Yes I see the damage there, but is this damage you've done or was it like that? I'm guessing you didn't pay much attention before it jammed - I wouldn't have. How about the end of the torsion bar, could it be slightly out of shape from a misplaced whack?
I think it is just on the spring plate. The torsion bar looks fine. I did try to file any burrs off and retry earlier but same again. Not sure what to do to rectify the situation really.
Try the old ones? If they slip on, send your plates back? Have you seen how splines are cut? Brute force (pressed) and a mulifaceted chisel for want of a better description! The tool must wear and must be pretty expensive to replace...

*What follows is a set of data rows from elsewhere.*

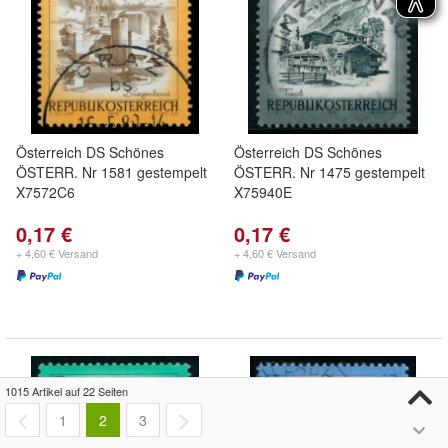
Österreich DS Schönes
Österreich DS Schönes
ÖSTERR. Nr 1581 gestempelt
ÖSTERR. Nr 1475 gestempelt
X7572C6
X75940E
0,17 €
0,17 €
+ 4,60 € Versand
+ 4,60 € Versand
1015 Artikel auf 22 Seiten
1
2
3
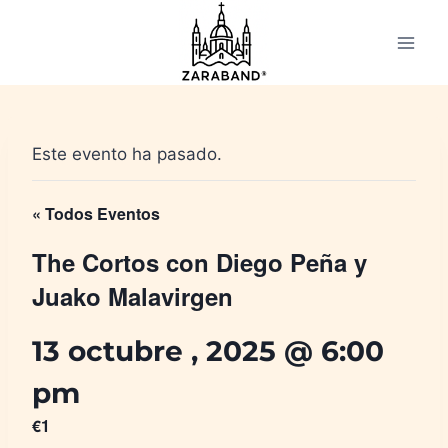
Saltar
al
contenido
Este evento ha pasado.
« Todos Eventos
The Cortos con Diego Peña y
Juako Malavirgen
13 octubre , 2025 @ 6:00
pm
€1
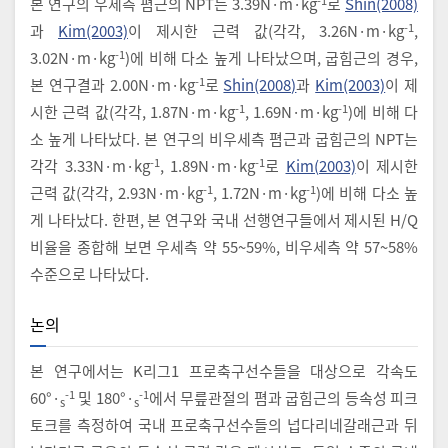
본 연구의 우세측 폄근의 NPT는 3.39N·m·kg
로
Shin(2008)
-1
과
Kim(2003)
이 제시한 근력 값(각각, 3.26N·m·kg
,
-1
3.02N·m·kg
)에 비해 다소 높게 나타났으며, 굽힘근의 경우,
-1
본 연구결과 2.00N·m·kg
로
Shin(2008)
과
Kim(2003)
이 제
-1
-1
시한 근력 값(각각, 1.87N·m·kg
, 1.69N·m·kg
)에 비해 다
소 높게 나타났다. 본 연구의 비우세측 폄근과 굽힘근의 NPT는
-1
-1
각각 3.33N·m·kg
, 1.89N·m·kg
로
Kim(2003)
이 제시한
-1
-1
근력 값(각각, 2.93N·m·kg
, 1.72N·m·kg
)에 비해 다소 높
게 나타났다. 한편, 본 연구와 국내 선행연구들에서 제시된 H/Q
비율을 종합해 보면 우세측 약 55~59%, 비우세측 약 57~58%
수준으로 나타났다.
논의
본 연구에서는 K리그1 프로축구선수들을 대상으로 각속도
-1
-1
60°·
및 180°·
에서 무릎관절의 폄과 굽힘근의 등속성 피크
s
s
토크를 측정하여 국내 프로축구선수들의 넙다리네갈래근과 뒤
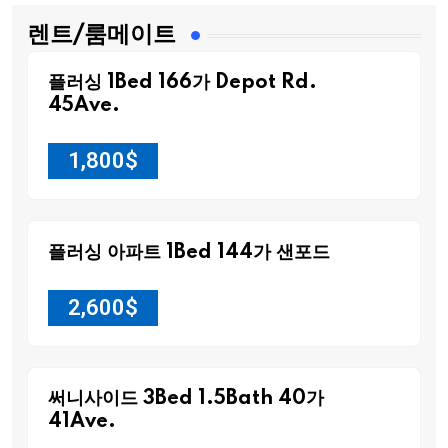
렌트/룸메이트
플러싱 1Bed 166가 Depot Rd.
45Ave.
1,800
$
플러싱 아파트 1Bed 144가 샌포드
2,600
$
써니사이드 3Bed 1.5Bath 40가
41Ave.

Id suggest that the damage may be a manufacturing fault, looking at how the scoring goes, something has spun to do that..I very much doubt PSG's torsion bar could do that. you could try dressing the spline with a very fine needle file and some patience - if there is a burr, you'd feel it before filing and gone when dressed..go carefully though
There are more delicate ways of doing it, but pretty sure I saw Transporterhaus using one of these and a press. Each set of teeth cuts a bit more out like a tapered tap.
Yep that's the tool Steve! There is a precision engineering company in Redditch that makes those and gears, they can also harden them up etc..we've used them before on various projects
@zed @MorkC68 I took the torsion bar out, managed to get the spring plate on, it was tight fitting like block of wood and hammer job, and now the problem is the inner bushing, the machining is way off. It is tight to slip on the spring plate to the point that it would expand in size slightly to slip on, thus making it not fit the torsion tube. Here is a pic of it sitting on the spring plate It sits about 1.5 to 2mm too small for the diameter it needs to slip over. So that's the problem. And with it being tapered outside, it wedges in. So originally, the splines were super tight, to the point I think maybe I shouldn't have banged it on, and now it's the bushing. So I guess I will need to source new ones. I will have to speak to coolair and tell them I had this issue, and hopefully there will be a rapid replacement. I have seen urethane bushings for ghia but not sure if they are in the uk. Any ideas?
Have you tried softening the rubber donut slightly (warmer environment) to make it more supple? Talcum powder someone recommended as a lubricant too, this may help with the above. From memory they need a bit of brute force to get them in, that's what gives them their performance if that makes sense
I greased it right up, and used the hammer and wood method but it just felt like it was bouncing off the jam point.